Effect of using sys.path.insert(0, path) and sys.path(append) when loading modules

Michael Barton picture Michael Barton · Jul 8, 2015 · Viewed 138.2k times · Source

I was recently having a problem with a python ImportError, where the module was found when running on my local computer but not found on the CI server. I solved this problem by swapping sys.path.append(path) in my script with sys.path.insert(0, path) where path is the string module location.

Since this is my module and not an installed package (related question), why does the order of paths fix this problem?

Answer

herve-guerin picture herve-guerin · Mar 18, 2017

I'm quite a beginner in Python and I found the answer of Anand was very good but quite complicated to me, so I try to reformulate :

1) insert and append methods are not specific to sys.path and as in other languages they add an item into a list or array and :
* append(item) add item to the end of the list,
* insert(n, item) inserts the item at the nth position in the list (0 at the beginning, 1 after the first element, etc ...).

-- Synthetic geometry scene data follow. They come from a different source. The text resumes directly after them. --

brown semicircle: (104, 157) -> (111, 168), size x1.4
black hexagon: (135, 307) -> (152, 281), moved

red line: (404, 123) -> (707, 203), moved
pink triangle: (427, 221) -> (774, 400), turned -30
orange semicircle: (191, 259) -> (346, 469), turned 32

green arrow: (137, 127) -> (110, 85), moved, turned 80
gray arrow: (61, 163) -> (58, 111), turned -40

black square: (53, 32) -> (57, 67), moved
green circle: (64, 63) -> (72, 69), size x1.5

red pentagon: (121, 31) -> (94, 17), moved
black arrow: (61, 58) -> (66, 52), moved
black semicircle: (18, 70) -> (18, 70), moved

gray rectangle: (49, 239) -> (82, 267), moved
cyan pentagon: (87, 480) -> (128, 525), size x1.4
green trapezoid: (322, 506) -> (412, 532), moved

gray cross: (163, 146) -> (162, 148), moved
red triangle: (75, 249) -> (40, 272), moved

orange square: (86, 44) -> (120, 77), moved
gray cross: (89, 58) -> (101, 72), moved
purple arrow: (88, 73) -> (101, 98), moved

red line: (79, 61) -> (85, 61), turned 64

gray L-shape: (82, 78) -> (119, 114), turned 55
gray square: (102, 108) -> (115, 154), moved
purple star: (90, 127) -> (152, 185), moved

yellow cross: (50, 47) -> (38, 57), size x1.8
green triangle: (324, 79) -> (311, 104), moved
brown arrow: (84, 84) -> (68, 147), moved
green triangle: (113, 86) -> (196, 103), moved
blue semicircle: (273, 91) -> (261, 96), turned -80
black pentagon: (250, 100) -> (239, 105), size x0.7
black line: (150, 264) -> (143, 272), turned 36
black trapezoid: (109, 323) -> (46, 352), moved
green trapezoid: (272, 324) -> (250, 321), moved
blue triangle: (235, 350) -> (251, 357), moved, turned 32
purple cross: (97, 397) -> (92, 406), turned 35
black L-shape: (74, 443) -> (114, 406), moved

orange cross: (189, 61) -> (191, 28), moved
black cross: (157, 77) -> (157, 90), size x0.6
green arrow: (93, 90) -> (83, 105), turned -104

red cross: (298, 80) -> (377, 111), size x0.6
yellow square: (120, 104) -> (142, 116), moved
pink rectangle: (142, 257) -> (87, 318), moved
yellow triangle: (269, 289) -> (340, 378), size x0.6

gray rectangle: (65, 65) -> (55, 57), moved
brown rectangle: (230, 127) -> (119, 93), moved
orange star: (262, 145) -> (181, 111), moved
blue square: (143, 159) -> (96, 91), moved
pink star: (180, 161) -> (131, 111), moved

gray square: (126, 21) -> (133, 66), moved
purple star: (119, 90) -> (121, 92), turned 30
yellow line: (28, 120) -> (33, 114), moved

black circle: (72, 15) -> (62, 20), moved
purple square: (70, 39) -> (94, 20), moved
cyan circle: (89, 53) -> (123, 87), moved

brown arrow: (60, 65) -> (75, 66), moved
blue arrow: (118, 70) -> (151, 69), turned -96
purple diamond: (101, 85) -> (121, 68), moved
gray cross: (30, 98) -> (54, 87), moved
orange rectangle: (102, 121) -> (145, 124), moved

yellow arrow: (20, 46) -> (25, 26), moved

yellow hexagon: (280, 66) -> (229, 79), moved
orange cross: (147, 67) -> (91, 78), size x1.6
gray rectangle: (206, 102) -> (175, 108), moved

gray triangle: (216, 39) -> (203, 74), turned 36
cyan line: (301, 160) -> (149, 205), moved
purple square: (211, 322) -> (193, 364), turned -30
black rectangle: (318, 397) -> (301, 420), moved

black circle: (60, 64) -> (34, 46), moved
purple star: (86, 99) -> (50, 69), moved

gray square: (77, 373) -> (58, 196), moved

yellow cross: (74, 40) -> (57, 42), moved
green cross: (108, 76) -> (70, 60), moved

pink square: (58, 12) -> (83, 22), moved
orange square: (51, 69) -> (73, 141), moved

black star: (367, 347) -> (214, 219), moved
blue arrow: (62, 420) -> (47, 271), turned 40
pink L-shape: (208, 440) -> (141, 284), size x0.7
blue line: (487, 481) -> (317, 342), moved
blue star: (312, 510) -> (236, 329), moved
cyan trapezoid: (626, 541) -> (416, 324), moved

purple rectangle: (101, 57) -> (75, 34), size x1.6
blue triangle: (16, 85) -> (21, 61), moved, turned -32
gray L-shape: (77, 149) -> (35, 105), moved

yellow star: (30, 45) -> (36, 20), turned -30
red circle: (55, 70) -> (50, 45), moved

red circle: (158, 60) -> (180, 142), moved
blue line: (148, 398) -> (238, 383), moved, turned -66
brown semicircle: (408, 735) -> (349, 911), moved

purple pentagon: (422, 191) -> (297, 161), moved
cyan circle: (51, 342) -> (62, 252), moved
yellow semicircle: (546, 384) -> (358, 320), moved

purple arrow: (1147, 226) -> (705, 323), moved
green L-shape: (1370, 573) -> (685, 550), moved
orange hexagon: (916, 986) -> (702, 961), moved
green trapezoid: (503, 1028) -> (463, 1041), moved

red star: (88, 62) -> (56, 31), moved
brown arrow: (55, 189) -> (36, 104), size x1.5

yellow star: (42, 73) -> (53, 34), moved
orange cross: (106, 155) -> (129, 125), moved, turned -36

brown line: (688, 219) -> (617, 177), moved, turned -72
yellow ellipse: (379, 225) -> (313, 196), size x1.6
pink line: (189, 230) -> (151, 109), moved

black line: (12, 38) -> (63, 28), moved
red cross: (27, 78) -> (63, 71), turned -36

2) As Anand said, python search the import files in each directory of the path in the order of the path, so :
* If you have no file name collisions, the order of the path has no impact,
* If you look after a function already defined in the path and you use append to add your path, you will not get your function but the predefined one.

But I think that it is better to use append and not insert to not overload the standard behaviour of Python, and use non-ambiguous names for your files and methods.